Of the blog posts I’ve written, the only one that keeps being read and shared more than any of the others, is Why Race Matters for This White Teacher and I hope you’ll check it out, too. To summarize it, I had to come to terms with my own prejudice and be proactive about changing that narrative so I could better care, reach, and teach my students of color and help heal the divide that continues to play out in our country.
This past week, I was able to participate in a courageous conversation about race in a room full of female educators, all school leaders and influencers, and mixed races, though most of us were white. I call it a courageous conversation because that’s what Jon Washington, a local community leader who serves and supports our Garland Area Alliance of Black School Educators (GAABSE) called it in the the aforementioned blog post. To me, a courageous conversation is where people of different races can talk and share without being scared that someone else is going to attack them or shut down their experiences. It’s a conversation that allows for free speech, a safe place for vulnerability and questions, and one that everyone leaves with an insight of new perspectives that can serve as a catalyst of change. (There’s also a book called Courageous Conversations that I’m definitely going to read soon.) My reflection is we need to have more of these in our professional developments as well in our private lives.

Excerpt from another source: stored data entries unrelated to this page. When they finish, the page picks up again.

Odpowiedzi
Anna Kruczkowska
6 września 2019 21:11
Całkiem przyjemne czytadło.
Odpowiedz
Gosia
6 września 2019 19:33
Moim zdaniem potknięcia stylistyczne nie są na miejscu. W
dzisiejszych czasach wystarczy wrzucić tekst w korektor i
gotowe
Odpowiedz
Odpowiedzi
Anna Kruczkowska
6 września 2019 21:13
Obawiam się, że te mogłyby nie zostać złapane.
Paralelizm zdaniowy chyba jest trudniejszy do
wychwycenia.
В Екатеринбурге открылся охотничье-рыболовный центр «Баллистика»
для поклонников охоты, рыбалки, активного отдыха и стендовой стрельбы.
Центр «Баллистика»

The purpose of this PD session was to address the need that students of every color and religion need to see themselves in print, in the books in their classroom and school libraries. And these books need to be read by the majority and minority races. These books don’t need to be about slavery and oppression, though that is important, but we need more about heroes of color who helped shape our society and world with the important contributions only they could bring. We need more books in our libraries with kids of different shades of melanin who are just everyday kids like the ones turning the pages. This act alone fosters social emotional learning in literacy and unity among all students. This is not something to be downplayed, this is what is going to help shape our world where all of us truly feel like we belong and matter and have something unique to contribute, especially for our students of color.
But before we could get to those jewels, we needed to understand that prejudice, in the form of microagression, does exist, and that there is a difference in the way white people and people of color are brought up in our country. If we can’t talk about this, if we can’t listen to others with different perspectives and accept it, then we can’t challenge it, and break down the stereotypes, and the overall importance of this class wouldn’t be worth anything to the attendee. The conversation that took place was powerful and sense-awakening. There were tears of sadness, frustration, and hope. I could be wrong, but I think it was the first courageous conversation that some of these women had ever been part of, and that alone is promising of more to come!

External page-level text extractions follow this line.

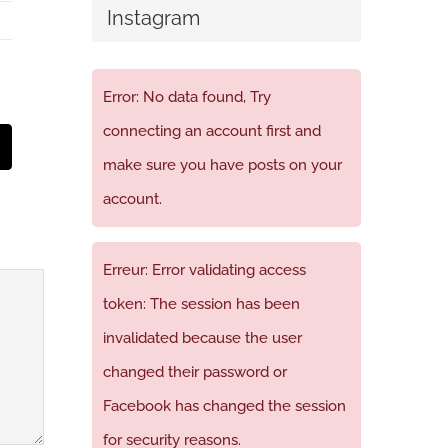
Instagram
Error: No data found, Try
connecting an account first and
t
mail
make sure you have posts on your
account.
Erreur: Error validating access
token: The session has been
invalidated because the user
changed their password or
Facebook has changed the session
for security reasons.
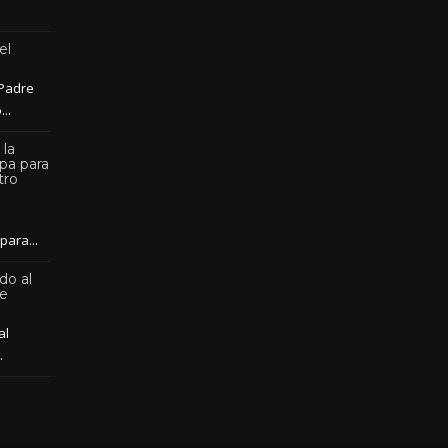
el
 Padre
..
 la
pa para
tro
para...
do al
de
al
.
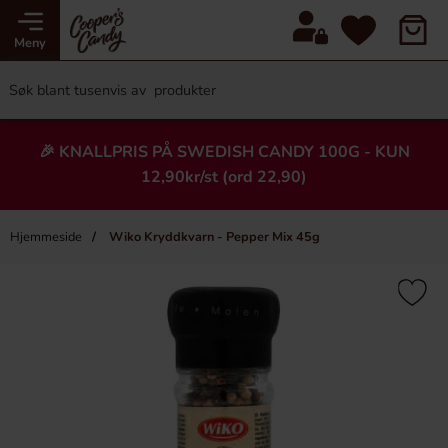
Meny
🎉 KNALLPRIS PÅ SWEDISH CANDY 100G - KUN
12,90kr/st (ord 22,90)
Hjemmeside
Wiko Kryddkvarn - Pepper Mix 45g
×
Heading
-80%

One Step In the Right Direction
Something we white educators can stop saying right now is Color doesn’t matter to me, or I’m colorblind while professing to care for all of our students. It is these kinds of microaggressions that tear down the spirit and esteem of our students of color. Not long ago, my friend Tacha (who is half Haitian and half white) shared with me how she was constantly confronted with questions like What are you? as an introduction question! White and black people would make statements like You think you’re white or You think you’re black… so in her youth, she would try very hard to disguise her heritage, even to the point of being embarrassed to be seen with her Haitian father. Her little sister, who was darker skinned than she, would say You are white and I am black because that is how society was shaping her own sense of skin color. That would infuriate Tacha and she would tell her sister, We are the same, but the damage was done as society would not let them be exactly who they were, both ethnicities. Subconsciously, Tacha understood it would be to her advantage if she passed as white. I write this to say, that whether it’s microaggressions or direct, racist remarks, the truth is our students of color are facing a world in our public school system that says we see your color and we don’t like it, and you will be judged as less than for it….
Refusing to see and listen to this is ignoring the experiences of so many brought up in our society today. It’s only by trying to see this perspective that we can be change-agents. We ourselves can stop perpetuating this subtle form of racism that is actually destroying our youth of color and the hope for all of us to find unity. So friend, instead of saying, It doesn’t matter what color my students are, try saying and believing, It matters what color you are and you matter to me.
A Call For Partnerships in Education
I can’t speak for everyone involved, but I do believe that for some of us who were part of this courageous conversation, we left changed and better equipped to see life through someone else’s unique perspective. We left with a greater respect for our sisters of color and an appreciation for their strength of character and leadership. Our eyes were opened to the need for all of our students to read and choose books that showed a character like or unlike themselves. As a white female educator, I feel more certain that in this day and age, I need to be bold in tearing down the walls our ancestors erected hundreds of years ago, yet not that long ago, and whose foundations are still in place.
For my friends, colleagues, and students of color, my role to partner and fight for equity and equality, in all parts of education, has never felt more clear or important.